For now, the decision would mean status quo on HDFC Bank's current foreign holding of 73.55 per cent, including parent HDFC's 22.5 per cent stake. If FIPB decides to refer the case to the Reserve Bank, the bank might also be asked to pay some fine for violating foreign investment norms.
"They had already breached the cap of up to 49 per cent under the automatic route. Approval by FIPB now will regularise it," a finance ministry official, who did not wish to be named, told Business Standard.
The silver lining, however, is that the finance ministry is also considering a change in the current policy to treat downstream investment by foreign-owned non-banking financial companies like HDFC (which has more than 78 per cent foreign holding) as domestic.
"Such a move will have a wider repercussion. But it may take some time, as it will have to be discussed with other ministries as well," the official added.
Earlier, FIPB had deferred a decision on HDFC Bank's proposal to increase its foreign shareholding limit to 67.55 per cent from the present 51 per cent (excluding promoter holding of 22.5 per cent). The Reserve Bank and the Department of Industrial Policy & Promotion were of the view that HDFC Bank, after taking that into account parent HDFC's holding, was already close to the 74 per cent cap for foreign investment in private sector lenders.
"The bank did not give a fresh proposal but the additional information that FIPB had sought was furnished. It is hopeful that the application would be cleared in the next meeting," said a source.
An emailed query sent to HDFC Bank had not elicited a response till the time of going to press.

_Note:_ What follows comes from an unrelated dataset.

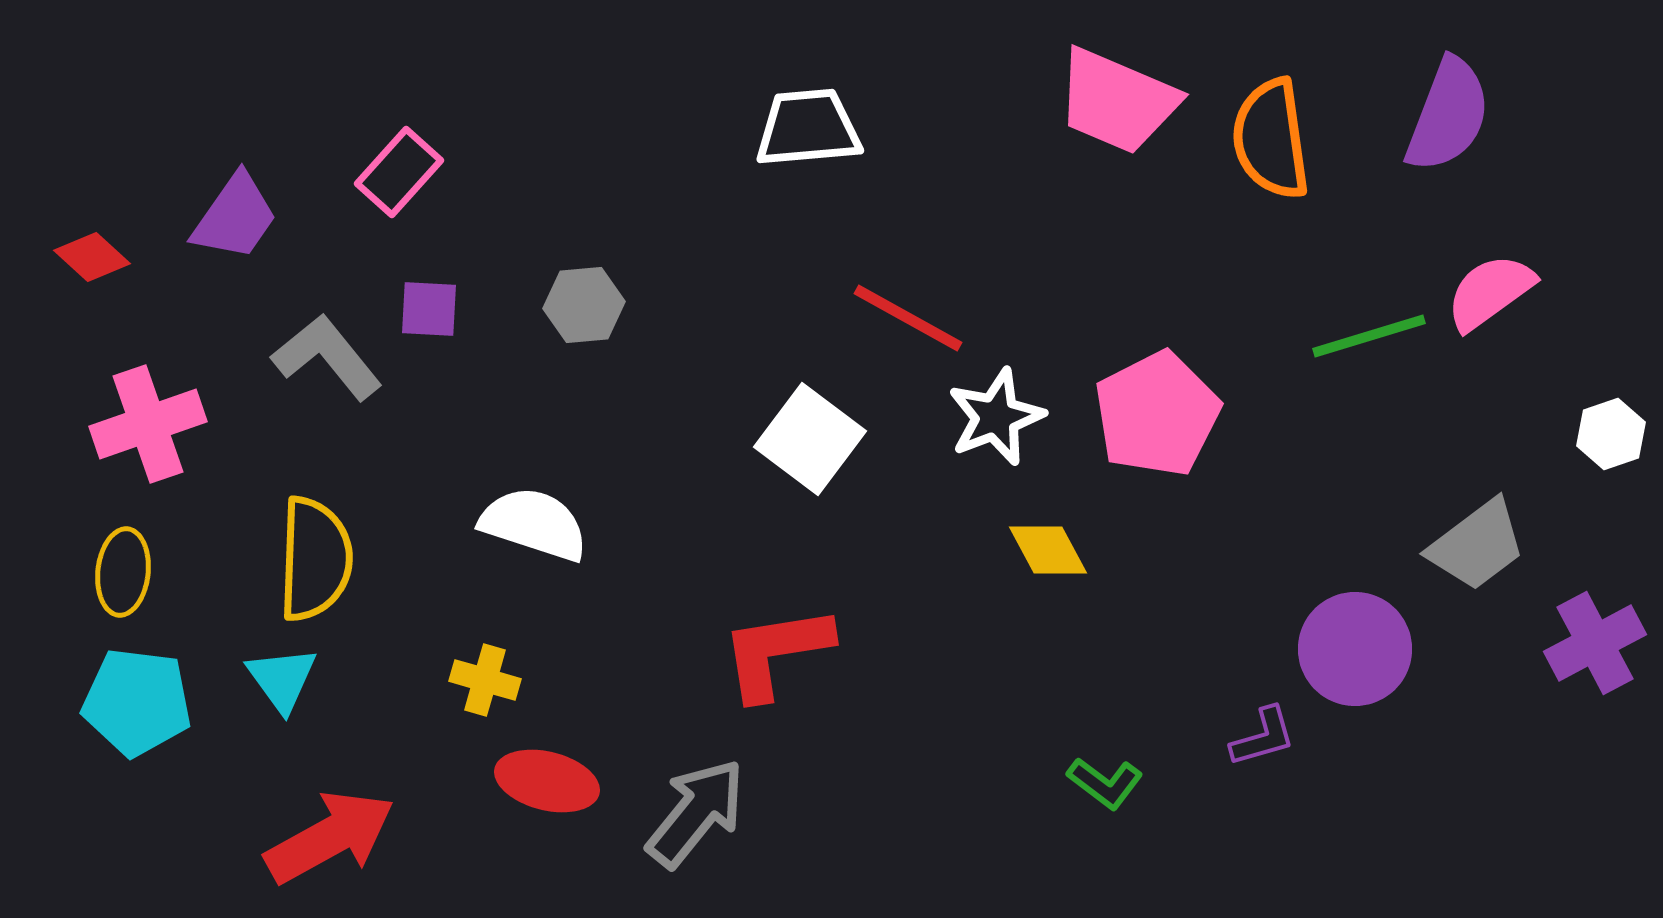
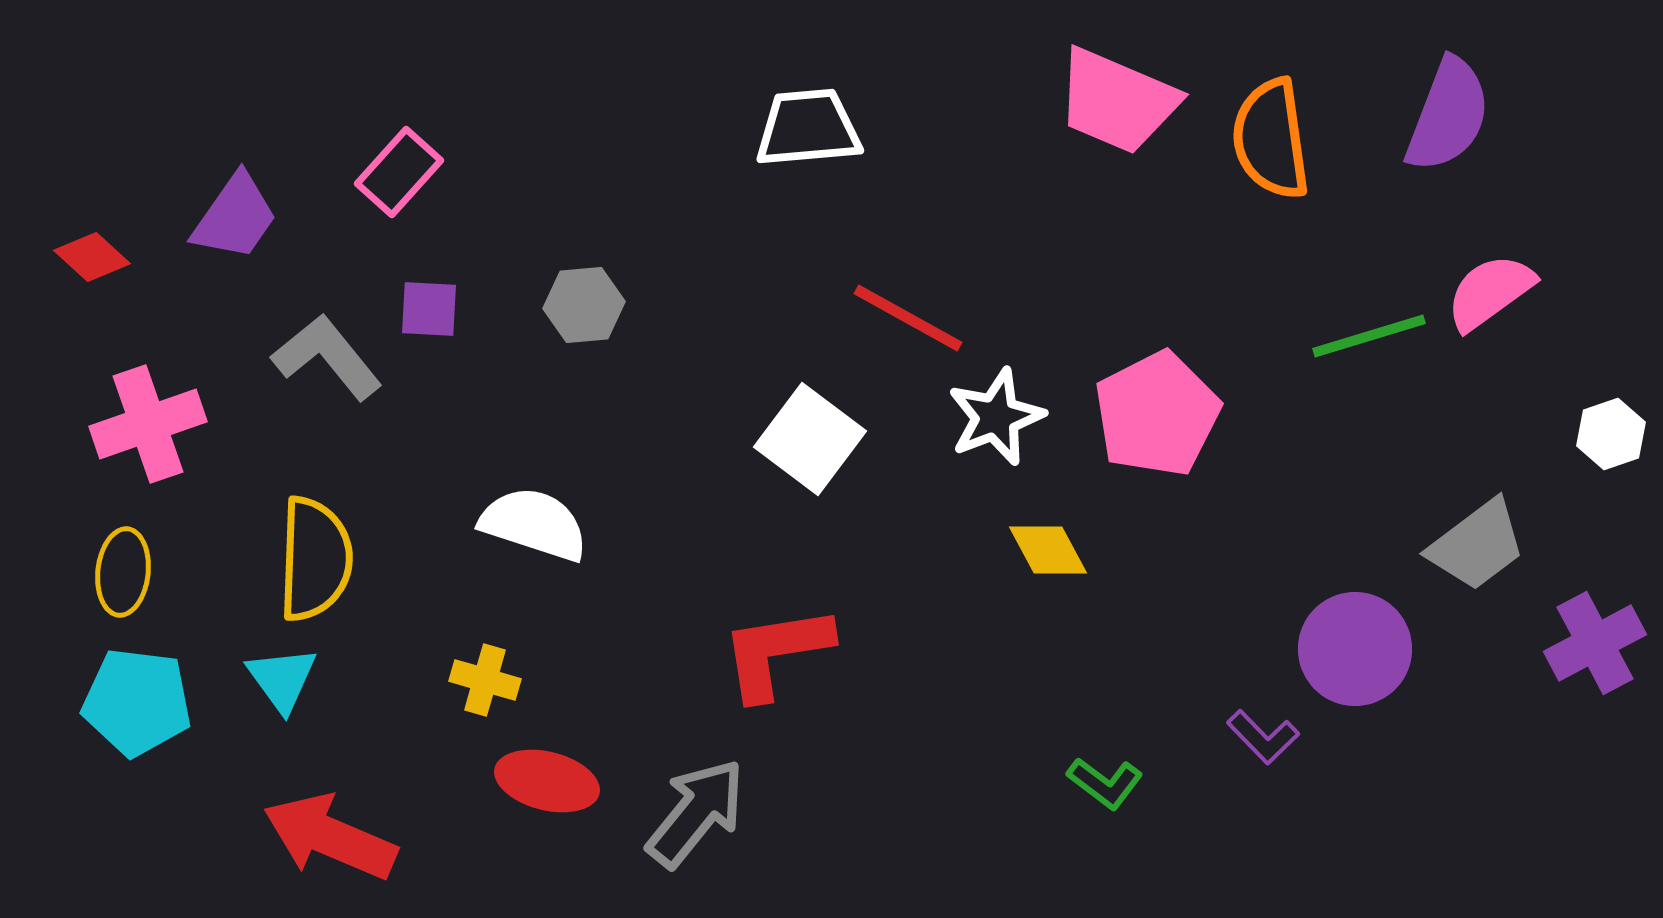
purple L-shape: rotated 62 degrees clockwise
red arrow: rotated 128 degrees counterclockwise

After a change in FDI policy (through press notes) in 2009, downstream investment by any entity controlled by foreign investors is taken as foreign investment.
"Any foreign investment already made in accordance with the guidelines in existence prior to February 13, 2009 (date of issue of Press Note 2 of 2009) would not require any modification to conform to these guidelines. All other investments, past and future, would come under the ambit of these new guidelines," the policy said.
HDFC Bank had argued the law could not be applied retrospectively. It stressed it had got legal opinion and the general view was that HDFC's holding in HDFC Bank should be exempt from new regulations, as the holding already existed when the law came into force.
The ministry official, however, said the bank increased its holding, though marginally, after the change in policy without taking FIPB approval.
In December 2013, RBI had barred foreign investors from buying additional shares in the company, after their shareholding hit the upper limit of 49 per cent allowed under the automatic route.